Suppose the sample size $n=16$ is drawn from a normal distribution with mean $\mu$ and standard deviation $\sigma = 4$. Consider the testing hypothesis $H_o:\mu = 0$ vs $H_a:\mu \ne 0$. Let the rejection region be $|\bar{x}| > 2$, where $|\bar{x}|$ is the sample mean. Find the type I error.
$$P(\text{Type I error}) = P(|\bar{x}| > 2 \mid \mu = 0)$$
Since we know that the sample follows a normal distribution, then we know that $\bar{x}$ also follows a normal distribution. When $\mu = 0$, then the variance is $\frac{\sigma^2}{n} = 1$.

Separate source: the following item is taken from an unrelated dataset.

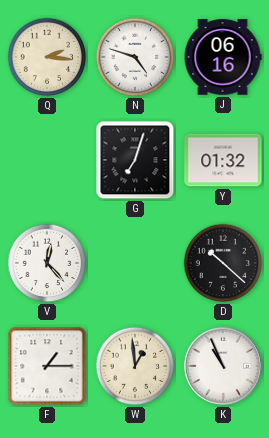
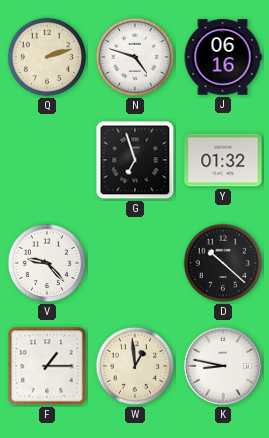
Q: 2:16 -> 2:12
G: 7:03 -> 6:57
V: 12:23 -> 9:23
K: 10:56 -> 8:47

$$P(|\bar{x}| > 2 \mid \mu = 0)\\ =P(\bar{x} < -2 \mid \mu = 0) + P(\bar{x} > 2 \mid \mu = 0)\\ =2P(\bar{x} > 2 \mid \mu = 0)$$
At this point, I'm not sure how to get the probability of $P(\bar{x} > 2 \mid \mu = 0)$
Under $H_0$, $\bar{x}$ follows $N(0,\frac{\sigma^2}{n})=N(0,1)$. So $$P(\bar{x}>2)=1-\Phi(2)$$ where $\Phi$ is the cdf of a standard normal. There is no explicit way to compute $\Phi(2)$, so you have to look it up on a table.